I gently and carefully arranged her sleeping fragile body in my arms and began to carry her back to her RV. She instantly snuggled her head into my chest, causing it to begin to beat rapidly. I was like a teenage boy, finally able to hold his crush for the first time.
Once we got to her RV her scent surrounded me, I was already overwhelmed by it, just from carrying her, but being in her room, almost made my knees give out from under me. I gently laid her down on the bed and pulled the quilt over the top of her. I placed a single kiss on her forehead and then slowly began closing all the curtains.

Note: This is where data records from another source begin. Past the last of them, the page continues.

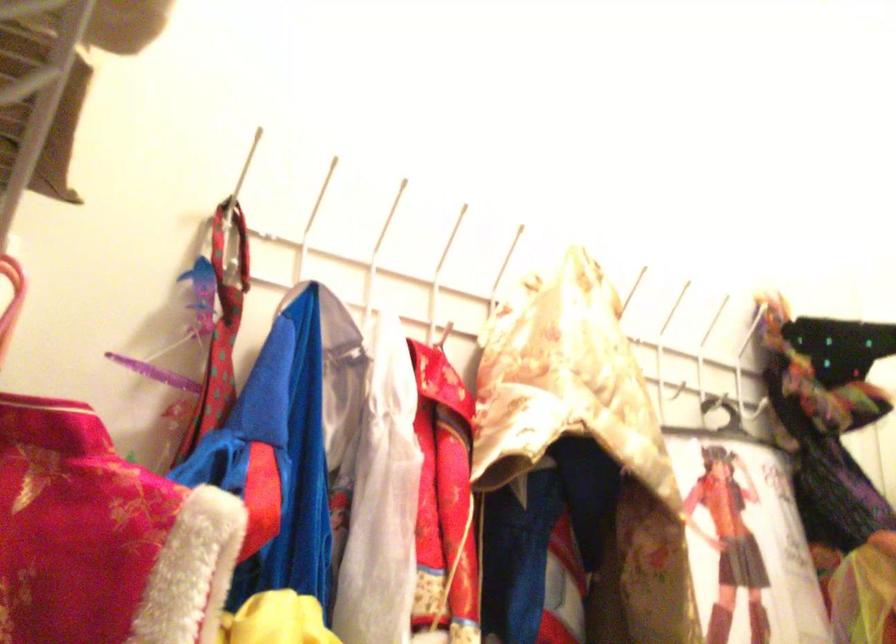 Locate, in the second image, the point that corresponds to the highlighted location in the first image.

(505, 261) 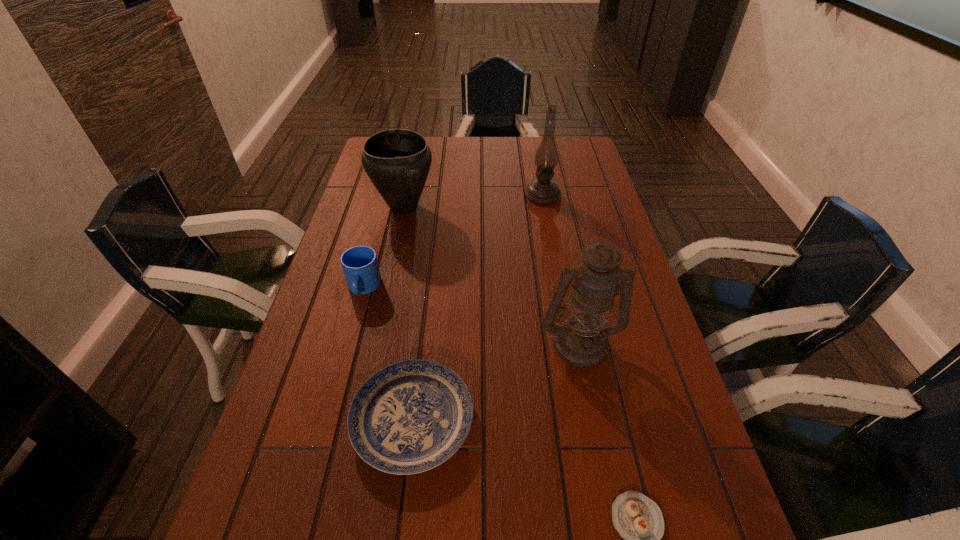 Locate an element on the screen. vacant area situated on the back of the plate is located at coordinates (422, 341).

I want to click on urn at the left edge, so click(x=397, y=161).

Find the location of `mug that is at the left edge`. mug that is at the left edge is located at coordinates (360, 265).

Where is `plate that is at the left edge`? The height and width of the screenshot is (540, 960). plate that is at the left edge is located at coordinates (411, 416).

The image size is (960, 540). Identify the location of blank area at the left edge. (363, 170).

Locate an element on the screen. The height and width of the screenshot is (540, 960). vacant region at the right edge of the desktop is located at coordinates (609, 230).

What are the coordinates of `free point between the nearer oil lamp and the plate` in the screenshot? It's located at (496, 381).

Find the location of a particular element. The image size is (960, 540). free space between the fourth farthest object and the fourth shortest object is located at coordinates (492, 275).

As soon as I was about to leave, I heard her begin to stir. A small whimper theft her lips and her head turned rapidly from side to side. In panic i hastily walked back over to her and quickly placed my hand on her head, stroking it in an attempt to calm her down and keep her asleep. It didn't work!
My poor mate shot up in her sleep with a shout as she darted her head around the room in fear. Once again without thinking, and before she could climb out of bed again, I sat next to her and pulled her head into me once more. Her fear completely disappeared within a minute, and her eyes closed again only to fall back into sleep a second later.
It only meant one thing... I couldn't leave. Maybe she too felt the mate bond slightly. My presence alone subconsciously might be helping her sleep and if that was the case, then I wouldn't move an inch, I swore that she could use me in a way that benefited her, If that meant I'd become her pillow, her bed... then so be it. I would never complain about holding her tight and safe.
"Sleep well." I whispered as I rearranged myself to lie down on her pillow. Her scent and rhythmic breathing lulled every single one of my senses into a calm and precious moment. With her body half on top of me, and her warmth surrounding my every nerve, I realized what it truly felt like to have a mate. It really didn't take long before my serenity soothed me into one of the best sleep I myself had, had in months.